Friday’s strong job report has increased the odds that the Federal Reserve will finally raise interest rates on December 16th. There has definitely been improvement in the labor market but I believe it would be tough to define the U.S. economy as strong. The ISM manufacturing index has dropped to contraction levels and inflation is still non-existent. Almost all commodities are at record lows, highlighting the slowing and changing dynamics of the Chinese growth story. Labor participation rates are the lowest since the 1970s. The other big issue is that the strengthening of the U.S. dollar has our industrial sector in an industry-specific recession, as foreign companies can beat us on price, bolstered by the weaker currency. With all that said, the Fed has kept rates low for a very long time and it believes that the strong job growth will continue, leading to increased wages. I’m not smart enough to know if they will be right or wrong in this endeavor, as I’d put the odds at 50/50.
Higher interest rates is actually a welcome sight for our portfolios. The biggest beneficiaries of higher interest rates are financial companies. The banks benefit from higher net interest margins, as the rates at which they lend raises faster than the rate at which they pay depositors. Higher short-term rates will help but long-term rates need to rise as well for this to be a very meaningful benefit to profits. Banks like Bank of America, Wells Fargo, Citigroup and J.P. Morgan would likely see a combined $10-$15 billion more in net income if rates were 1% higher in both the short and long-term. Insurance companies such as AIG would also benefit as the their massive investment portfolios would be able to generate higher amounts of income from their investment programs. AGO also has been waiting for higher interest rates to come for quite some time. Municipal bond insurance becomes more and more attractive as spreads widen and higher interest rates makes that happen. More insurance volume allows AGO to take in premiums that results in increasing operating and investment income.

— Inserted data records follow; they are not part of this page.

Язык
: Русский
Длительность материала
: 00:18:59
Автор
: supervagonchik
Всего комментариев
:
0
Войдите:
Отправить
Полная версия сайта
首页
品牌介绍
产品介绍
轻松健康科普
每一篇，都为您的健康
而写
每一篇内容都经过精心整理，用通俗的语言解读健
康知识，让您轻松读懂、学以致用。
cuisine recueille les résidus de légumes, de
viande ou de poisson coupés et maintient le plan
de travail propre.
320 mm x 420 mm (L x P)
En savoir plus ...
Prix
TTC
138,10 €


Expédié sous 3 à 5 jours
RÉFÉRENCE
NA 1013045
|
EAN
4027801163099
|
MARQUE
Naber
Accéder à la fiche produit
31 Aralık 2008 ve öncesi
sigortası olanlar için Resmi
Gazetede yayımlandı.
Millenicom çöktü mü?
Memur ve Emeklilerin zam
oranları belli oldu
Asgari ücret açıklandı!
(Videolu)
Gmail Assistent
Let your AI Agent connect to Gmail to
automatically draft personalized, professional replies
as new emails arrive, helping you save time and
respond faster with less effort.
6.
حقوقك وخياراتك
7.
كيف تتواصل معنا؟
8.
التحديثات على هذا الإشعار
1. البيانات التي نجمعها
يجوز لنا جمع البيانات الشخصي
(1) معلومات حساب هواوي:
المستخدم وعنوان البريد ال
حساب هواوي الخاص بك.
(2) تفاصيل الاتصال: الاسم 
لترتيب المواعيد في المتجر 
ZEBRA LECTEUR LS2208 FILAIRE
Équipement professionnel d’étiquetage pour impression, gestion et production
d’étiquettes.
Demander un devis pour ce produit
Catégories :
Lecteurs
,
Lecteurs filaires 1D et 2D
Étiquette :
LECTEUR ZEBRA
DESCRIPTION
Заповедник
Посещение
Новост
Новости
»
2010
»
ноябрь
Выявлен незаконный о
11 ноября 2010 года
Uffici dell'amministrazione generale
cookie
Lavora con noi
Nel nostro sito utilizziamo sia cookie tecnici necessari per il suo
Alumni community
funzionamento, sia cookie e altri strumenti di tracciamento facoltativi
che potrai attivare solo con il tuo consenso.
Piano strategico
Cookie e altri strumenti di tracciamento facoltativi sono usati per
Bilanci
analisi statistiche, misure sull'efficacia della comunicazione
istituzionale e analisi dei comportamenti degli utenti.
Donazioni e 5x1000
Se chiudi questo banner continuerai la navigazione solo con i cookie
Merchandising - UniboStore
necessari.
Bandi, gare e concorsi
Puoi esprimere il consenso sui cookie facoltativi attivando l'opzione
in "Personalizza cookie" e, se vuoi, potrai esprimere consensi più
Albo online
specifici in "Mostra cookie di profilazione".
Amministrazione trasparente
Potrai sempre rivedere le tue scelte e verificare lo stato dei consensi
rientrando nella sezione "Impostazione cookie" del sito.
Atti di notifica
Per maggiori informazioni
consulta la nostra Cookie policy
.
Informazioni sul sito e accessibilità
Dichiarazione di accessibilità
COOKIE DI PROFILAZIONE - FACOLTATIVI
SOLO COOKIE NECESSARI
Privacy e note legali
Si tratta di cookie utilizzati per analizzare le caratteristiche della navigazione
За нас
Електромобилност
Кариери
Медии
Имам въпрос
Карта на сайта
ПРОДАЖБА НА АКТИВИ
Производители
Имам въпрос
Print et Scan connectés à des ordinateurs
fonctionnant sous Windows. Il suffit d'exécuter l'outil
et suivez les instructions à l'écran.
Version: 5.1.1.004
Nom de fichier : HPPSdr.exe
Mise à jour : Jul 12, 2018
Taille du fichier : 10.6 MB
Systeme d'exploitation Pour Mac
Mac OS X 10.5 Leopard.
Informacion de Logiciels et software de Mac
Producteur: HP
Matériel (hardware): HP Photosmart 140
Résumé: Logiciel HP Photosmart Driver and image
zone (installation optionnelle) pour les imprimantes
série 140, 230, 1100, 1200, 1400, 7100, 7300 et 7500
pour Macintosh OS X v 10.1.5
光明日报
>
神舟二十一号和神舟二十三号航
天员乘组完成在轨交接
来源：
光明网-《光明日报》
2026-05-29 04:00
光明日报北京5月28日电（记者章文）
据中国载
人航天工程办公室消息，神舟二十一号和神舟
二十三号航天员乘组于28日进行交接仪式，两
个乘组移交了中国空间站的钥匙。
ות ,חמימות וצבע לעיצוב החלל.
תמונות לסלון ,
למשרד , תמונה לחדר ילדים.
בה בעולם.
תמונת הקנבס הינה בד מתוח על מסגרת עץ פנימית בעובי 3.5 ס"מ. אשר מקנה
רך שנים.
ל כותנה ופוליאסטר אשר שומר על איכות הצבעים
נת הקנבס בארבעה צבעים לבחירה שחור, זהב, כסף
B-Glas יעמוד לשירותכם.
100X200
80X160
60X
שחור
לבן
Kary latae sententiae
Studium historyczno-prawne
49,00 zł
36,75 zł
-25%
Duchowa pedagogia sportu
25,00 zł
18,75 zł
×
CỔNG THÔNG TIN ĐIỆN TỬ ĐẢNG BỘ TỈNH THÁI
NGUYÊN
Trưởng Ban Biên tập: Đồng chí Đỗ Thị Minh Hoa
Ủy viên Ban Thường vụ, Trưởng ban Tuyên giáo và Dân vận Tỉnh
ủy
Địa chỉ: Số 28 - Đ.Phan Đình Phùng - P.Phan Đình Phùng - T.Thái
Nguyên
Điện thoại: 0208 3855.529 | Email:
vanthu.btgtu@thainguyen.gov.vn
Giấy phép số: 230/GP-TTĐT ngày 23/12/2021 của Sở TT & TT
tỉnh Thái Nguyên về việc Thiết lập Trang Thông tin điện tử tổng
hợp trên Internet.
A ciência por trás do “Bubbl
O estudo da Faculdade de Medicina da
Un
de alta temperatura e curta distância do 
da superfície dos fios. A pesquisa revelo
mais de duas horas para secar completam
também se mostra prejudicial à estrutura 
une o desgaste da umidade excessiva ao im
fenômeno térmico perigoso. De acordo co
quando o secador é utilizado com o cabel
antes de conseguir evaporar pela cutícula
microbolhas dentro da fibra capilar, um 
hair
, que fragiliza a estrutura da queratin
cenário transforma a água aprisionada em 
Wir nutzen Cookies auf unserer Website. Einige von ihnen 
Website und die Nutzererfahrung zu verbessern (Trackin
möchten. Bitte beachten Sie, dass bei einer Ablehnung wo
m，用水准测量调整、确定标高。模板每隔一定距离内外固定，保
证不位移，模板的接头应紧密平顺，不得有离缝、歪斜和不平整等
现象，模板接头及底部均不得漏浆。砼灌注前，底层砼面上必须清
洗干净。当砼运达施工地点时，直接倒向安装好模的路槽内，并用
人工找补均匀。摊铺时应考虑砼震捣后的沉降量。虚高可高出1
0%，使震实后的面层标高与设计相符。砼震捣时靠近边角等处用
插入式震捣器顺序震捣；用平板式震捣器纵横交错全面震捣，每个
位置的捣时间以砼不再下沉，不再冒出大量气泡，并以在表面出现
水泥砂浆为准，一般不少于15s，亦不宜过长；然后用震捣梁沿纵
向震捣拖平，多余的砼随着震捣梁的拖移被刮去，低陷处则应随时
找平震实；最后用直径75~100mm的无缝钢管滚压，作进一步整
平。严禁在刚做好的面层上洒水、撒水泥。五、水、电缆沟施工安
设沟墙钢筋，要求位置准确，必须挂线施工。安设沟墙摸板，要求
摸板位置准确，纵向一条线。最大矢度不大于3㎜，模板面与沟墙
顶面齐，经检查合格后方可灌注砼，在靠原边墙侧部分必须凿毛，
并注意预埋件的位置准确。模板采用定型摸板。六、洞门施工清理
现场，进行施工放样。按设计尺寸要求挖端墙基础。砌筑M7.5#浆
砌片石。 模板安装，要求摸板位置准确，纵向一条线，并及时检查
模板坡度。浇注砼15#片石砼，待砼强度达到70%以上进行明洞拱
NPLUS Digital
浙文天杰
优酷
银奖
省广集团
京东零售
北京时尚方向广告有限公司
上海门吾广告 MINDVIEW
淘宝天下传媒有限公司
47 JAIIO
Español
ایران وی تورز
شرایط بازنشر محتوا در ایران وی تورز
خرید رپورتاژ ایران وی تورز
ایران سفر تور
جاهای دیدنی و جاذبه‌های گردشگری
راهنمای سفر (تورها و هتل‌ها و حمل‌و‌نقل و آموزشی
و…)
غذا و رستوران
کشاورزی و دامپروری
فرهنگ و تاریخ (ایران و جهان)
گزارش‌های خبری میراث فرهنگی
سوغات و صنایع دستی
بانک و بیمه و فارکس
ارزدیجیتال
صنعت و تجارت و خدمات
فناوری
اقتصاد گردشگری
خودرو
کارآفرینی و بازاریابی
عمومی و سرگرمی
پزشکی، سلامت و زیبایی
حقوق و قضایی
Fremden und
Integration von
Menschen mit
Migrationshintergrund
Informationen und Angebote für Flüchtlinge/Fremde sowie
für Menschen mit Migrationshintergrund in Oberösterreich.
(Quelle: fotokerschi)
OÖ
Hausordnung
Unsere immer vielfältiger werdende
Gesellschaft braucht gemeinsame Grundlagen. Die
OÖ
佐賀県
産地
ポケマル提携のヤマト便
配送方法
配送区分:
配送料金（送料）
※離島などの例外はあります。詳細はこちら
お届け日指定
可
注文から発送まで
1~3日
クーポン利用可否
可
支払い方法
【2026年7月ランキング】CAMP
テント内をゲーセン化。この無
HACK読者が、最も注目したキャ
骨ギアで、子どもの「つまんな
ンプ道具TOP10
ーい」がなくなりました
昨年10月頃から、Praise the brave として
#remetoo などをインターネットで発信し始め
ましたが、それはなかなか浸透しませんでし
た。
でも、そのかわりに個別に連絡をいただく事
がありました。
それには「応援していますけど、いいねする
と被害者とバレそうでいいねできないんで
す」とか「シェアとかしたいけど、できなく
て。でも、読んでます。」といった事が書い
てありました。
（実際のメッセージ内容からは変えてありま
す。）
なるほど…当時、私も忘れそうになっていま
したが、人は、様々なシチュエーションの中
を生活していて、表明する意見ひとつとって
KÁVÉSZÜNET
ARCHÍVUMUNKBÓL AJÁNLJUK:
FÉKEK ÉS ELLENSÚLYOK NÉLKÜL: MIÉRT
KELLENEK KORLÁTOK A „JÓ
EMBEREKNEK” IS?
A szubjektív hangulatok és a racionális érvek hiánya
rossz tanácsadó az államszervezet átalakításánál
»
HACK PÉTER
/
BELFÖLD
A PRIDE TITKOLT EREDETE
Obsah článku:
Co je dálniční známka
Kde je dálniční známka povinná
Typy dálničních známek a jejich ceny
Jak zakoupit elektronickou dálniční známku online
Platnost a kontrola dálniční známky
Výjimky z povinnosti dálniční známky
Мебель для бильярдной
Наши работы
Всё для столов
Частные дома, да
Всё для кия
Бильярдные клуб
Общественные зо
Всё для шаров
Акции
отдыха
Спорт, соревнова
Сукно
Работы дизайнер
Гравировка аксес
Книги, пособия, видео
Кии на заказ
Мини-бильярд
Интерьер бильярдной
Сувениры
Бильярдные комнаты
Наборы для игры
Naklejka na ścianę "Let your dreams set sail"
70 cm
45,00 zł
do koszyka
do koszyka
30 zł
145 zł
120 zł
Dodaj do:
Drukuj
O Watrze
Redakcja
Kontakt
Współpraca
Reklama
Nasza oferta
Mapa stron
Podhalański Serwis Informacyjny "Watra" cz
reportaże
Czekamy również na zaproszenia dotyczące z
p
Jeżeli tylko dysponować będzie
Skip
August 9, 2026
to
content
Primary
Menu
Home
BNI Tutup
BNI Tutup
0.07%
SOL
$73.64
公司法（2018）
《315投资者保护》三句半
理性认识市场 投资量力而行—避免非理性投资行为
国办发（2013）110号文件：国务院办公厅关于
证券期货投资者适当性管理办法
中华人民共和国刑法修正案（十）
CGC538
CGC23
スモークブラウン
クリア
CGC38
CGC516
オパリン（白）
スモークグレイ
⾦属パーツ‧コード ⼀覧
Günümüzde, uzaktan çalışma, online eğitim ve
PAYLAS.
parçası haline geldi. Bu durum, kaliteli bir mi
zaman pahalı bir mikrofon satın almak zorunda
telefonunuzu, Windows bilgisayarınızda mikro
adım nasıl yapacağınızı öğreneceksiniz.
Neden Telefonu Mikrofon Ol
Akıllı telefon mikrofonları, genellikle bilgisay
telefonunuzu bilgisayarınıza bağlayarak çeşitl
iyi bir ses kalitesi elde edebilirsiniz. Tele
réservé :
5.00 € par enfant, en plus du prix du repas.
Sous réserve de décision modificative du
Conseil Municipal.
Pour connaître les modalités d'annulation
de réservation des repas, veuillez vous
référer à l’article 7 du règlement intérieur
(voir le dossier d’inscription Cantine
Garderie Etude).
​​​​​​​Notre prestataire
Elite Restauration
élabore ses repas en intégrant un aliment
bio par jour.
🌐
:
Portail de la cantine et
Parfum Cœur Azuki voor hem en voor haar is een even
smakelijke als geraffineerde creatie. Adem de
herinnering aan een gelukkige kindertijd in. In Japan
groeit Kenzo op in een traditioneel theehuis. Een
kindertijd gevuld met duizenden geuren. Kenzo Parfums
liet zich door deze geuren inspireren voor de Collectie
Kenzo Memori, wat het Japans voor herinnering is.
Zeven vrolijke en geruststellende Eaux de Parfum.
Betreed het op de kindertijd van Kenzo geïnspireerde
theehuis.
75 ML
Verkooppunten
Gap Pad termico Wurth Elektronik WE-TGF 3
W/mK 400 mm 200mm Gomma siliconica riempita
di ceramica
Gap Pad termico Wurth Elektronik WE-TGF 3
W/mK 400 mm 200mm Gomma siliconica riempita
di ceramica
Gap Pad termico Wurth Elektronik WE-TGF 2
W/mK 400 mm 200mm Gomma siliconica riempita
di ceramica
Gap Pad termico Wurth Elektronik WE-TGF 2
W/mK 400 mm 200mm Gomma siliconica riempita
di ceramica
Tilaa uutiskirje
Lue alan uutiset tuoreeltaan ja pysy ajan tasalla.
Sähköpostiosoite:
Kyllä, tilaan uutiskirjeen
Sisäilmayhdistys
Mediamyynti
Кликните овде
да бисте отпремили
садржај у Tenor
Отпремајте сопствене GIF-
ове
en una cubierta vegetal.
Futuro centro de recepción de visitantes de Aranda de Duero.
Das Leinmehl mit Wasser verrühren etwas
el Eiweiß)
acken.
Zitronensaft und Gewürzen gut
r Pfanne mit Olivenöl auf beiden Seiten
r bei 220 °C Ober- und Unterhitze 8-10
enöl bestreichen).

Higher interest rates is negative for companies with excessive leverage. We don’t have much exposure to highly leveraged companies thankfully, but the junk bond market is showing serious signs of distress. If the economy stays resilient that might be an opportunity, but many of these companies that have double-digit yields are in the battered energy sector. If higher interest rates leads to continued strengthening of the U.S. dollar than commodity prices will likely continue to struggle. Wheat for example has already been hurt be excess supplies, but in the United States our market share is the lowest in many decades due to our wheat being far more expensive for other countries to buy due to the strong dollar. Farm incomes have plummeted across the country, which hurts agricultural-related industries of course. The retail industry also gets hurt especially on the high end because tourists are more reluctant to travel to the U.S. and spend lavishly as they have in the past when our dollar was weaker.
While it does indeed look like we will see the first rate hike, the trajectory and speed at which further rates move will be most important. Does the U.S. economy see continued improvement in the jobs market, leading to increased wages and ultimately inflation? Does the U.S. economy turn over and send us into a mild recession, as the industrial and energy sectors continue to struggle? How will housing react to higher rates? I believe that it is very important that China and Europe continue to see improvement for the U.S. to be able to keep raising rates. Europe seems to be getting better, but China is the bigger wildcard. Brazil, which was once one of the most promising growth stories in the global economy is in an extremely steep recession. The U.S. is capable of leading the global economy out of this economic malaise, but there will inevitably be some hiccups along the way. Fortunately, we have been prepared for higher interest rates and I believe that ultimately we should see solid portfolio growth in a higher rate environment. I’ll keep you updated as always with new developments. Thank you very much!